# Data Exploratory Analysis Using R
## Sukhjit Singh Sehra
### Guru NanaK Dev Engineering College, Ludhiana

A useful way to detect patterns and anomalies in the data is through the exploratory data analysis with
visualization. Visualization gives a succinct, holistic view of the data that may be difficult to grasp from the
numbers and summaries alone.
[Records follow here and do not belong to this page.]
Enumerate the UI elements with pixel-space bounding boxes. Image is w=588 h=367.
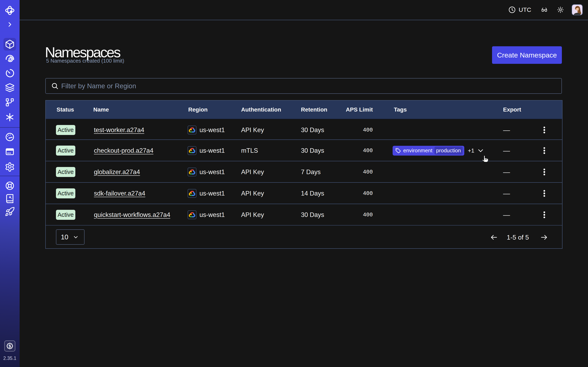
svg-text:$: $ bbox=[9, 343, 11, 349]
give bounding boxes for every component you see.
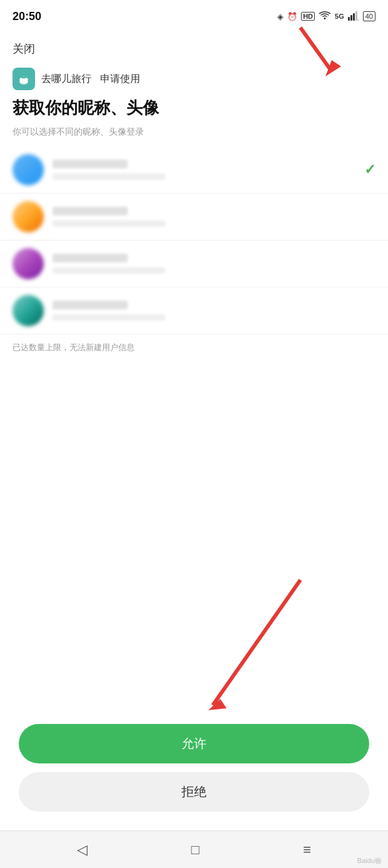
back-button[interactable]: ◁ — [72, 837, 93, 863]
user-info-4 — [53, 301, 375, 321]
user-avatar-1 — [13, 154, 44, 185]
buttons-section: 允许 拒绝 — [0, 711, 388, 830]
user-name-bar-2 — [53, 207, 128, 215]
status-icons: ◈ ⏰ HD 5G 40 — [277, 11, 375, 23]
svg-point-12 — [24, 76, 26, 78]
user-avatar-2 — [13, 201, 44, 232]
user-name-bar-1 — [53, 160, 128, 168]
status-time: 20:50 — [13, 10, 41, 23]
user-name-bar-4 — [53, 301, 128, 309]
user-avatar-4 — [13, 295, 44, 326]
home-button[interactable]: □ — [186, 837, 204, 863]
svg-rect-3 — [353, 13, 355, 21]
water-drop-icon: ◈ — [277, 12, 283, 21]
user-list-container: ✓ — [0, 147, 388, 334]
user-desc-bar-2 — [53, 220, 165, 227]
buttons-arrow-container: 允许 拒绝 — [0, 711, 388, 830]
close-button[interactable]: 关闭 — [13, 41, 35, 56]
nav-bar: ◁ □ ≡ Baidu验 — [0, 830, 388, 868]
app-icon — [13, 68, 35, 90]
hd-icon: HD — [301, 12, 315, 21]
permission-title: 获取你的昵称、头像 — [0, 94, 388, 124]
battery-icon: 40 — [363, 11, 375, 21]
signal-icon — [348, 11, 359, 23]
alarm-icon: ⏰ — [287, 12, 297, 21]
user-item-1[interactable]: ✓ — [0, 147, 388, 194]
svg-rect-2 — [350, 15, 352, 21]
user-info-3 — [53, 254, 375, 274]
user-item-3[interactable] — [0, 240, 388, 287]
app-name: 去哪儿旅行 — [41, 73, 91, 86]
user-check-icon-1: ✓ — [364, 162, 375, 178]
svg-rect-4 — [355, 11, 357, 21]
app-request-text: 申请使用 — [100, 73, 140, 86]
svg-rect-1 — [348, 17, 350, 21]
spacer — [0, 366, 388, 711]
svg-rect-10 — [21, 78, 27, 82]
user-desc-bar-4 — [53, 314, 165, 321]
warning-text: 已达数量上限，无法新建用户信息 — [0, 334, 388, 366]
menu-button[interactable]: ≡ — [298, 837, 316, 863]
close-row: 关闭 — [0, 31, 388, 61]
allow-button[interactable]: 允许 — [19, 724, 369, 763]
wifi-icon — [319, 11, 331, 23]
watermark: Baidu验 — [357, 856, 382, 865]
main-card: 关闭 去哪儿旅行 申请使用 获取你的昵称、头像 你可以选择不同的昵称、头像登录 — [0, 31, 388, 830]
svg-point-0 — [324, 18, 326, 19]
permission-subtitle: 你可以选择不同的昵称、头像登录 — [0, 124, 388, 147]
app-info-row: 去哪儿旅行 申请使用 — [0, 61, 388, 94]
user-desc-bar-1 — [53, 173, 165, 180]
user-name-bar-3 — [53, 254, 128, 262]
user-avatar-3 — [13, 248, 44, 279]
user-item-2[interactable] — [0, 194, 388, 240]
5g-icon: 5G — [335, 13, 344, 20]
user-item-4[interactable] — [0, 287, 388, 334]
user-info-2 — [53, 207, 375, 227]
deny-button[interactable]: 拒绝 — [19, 772, 369, 812]
user-desc-bar-3 — [53, 267, 165, 274]
user-info-1 — [53, 160, 364, 180]
status-bar: 20:50 ◈ ⏰ HD 5G 40 — [0, 0, 388, 31]
svg-rect-5 — [357, 19, 359, 21]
Variables x and y of the data frame data can instead be visualized in a
scatterplot, which easily depicts the relationship between two variables. 

In [None]:
x <- rnorm(50)
y <- x + rnorm(50, mean=0, sd=0.5)
data <- as.data.frame(cbind(x, y))


In [None]:
library(ggplot2)
ggplot(data, aes(x=x, y=y)) +
geom_point(size=2) +
ggtitle("Scatterplot of X and Y") +
theme(axis.text=element_text(size=12),
axis.title = element_text(size=14),
plot.title = element_text(size=20, face="bold"))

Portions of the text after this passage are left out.